/*
2^x mod n = 1
Time Limit: 2000/1000 MS (Java/Others)    Memory Limit: 65536/32768 K (Java/Others)
Total Submission(s): 11800    Accepted Submission(s): 3673
Problem Description
Give a number n, find the minimum x(x>0) that satisfies 2^x mod n = 1.

Input
One positive integer on each line, the value of n.

Output
If the minimum x exists, print a line with 2^x mod n = 1.

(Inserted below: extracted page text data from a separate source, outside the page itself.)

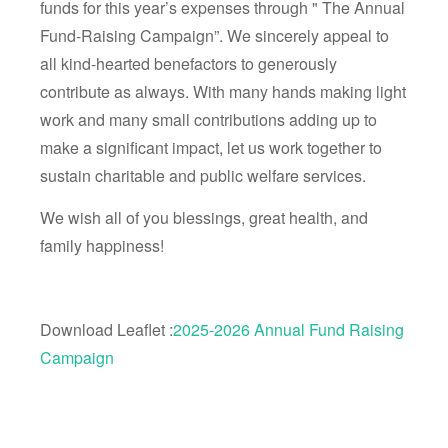
funds for this year’s expenses through " The Annual
Fund-Raising Campaign”. We sincerely appeal to
all kind-hearted benefactors to generously
contribute as always. With many hands making light
work and many small contributions adding up to
make a significant impact, let us work together to
sustain charitable and public welfare services.
We wish all of you blessings, great health, and
family happiness!
Download Leaflet :
2025-2026 Annual Fund Raising
Campaign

Print 2^? mod n = 1 otherwise.

You should replace x and n with specific numbers.

Sample Input
2
5
 

Sample Output
2^? mod 2 = 1
2^4 mod 5 = 1

*/
#include<stdio.h>
int main(){
 int i,j,n,s;
 while(~scanf("%d",&n)){
  if(n==1||n%2==0)  printf("2^? mod %d = 1\n",n);
  else{
   __int64  s=1;
   int i;
   for(i=1;;i++){
    s*=2;
    s%=n;        //控制s的值在一定范围内，乘2的同时对n取余
    if(s==1){    //  if(s%n==1)
     break;
    }
    
   }
   printf("2^%d mod %d = 1\n",i,n);
  }
 }
 return 0;
}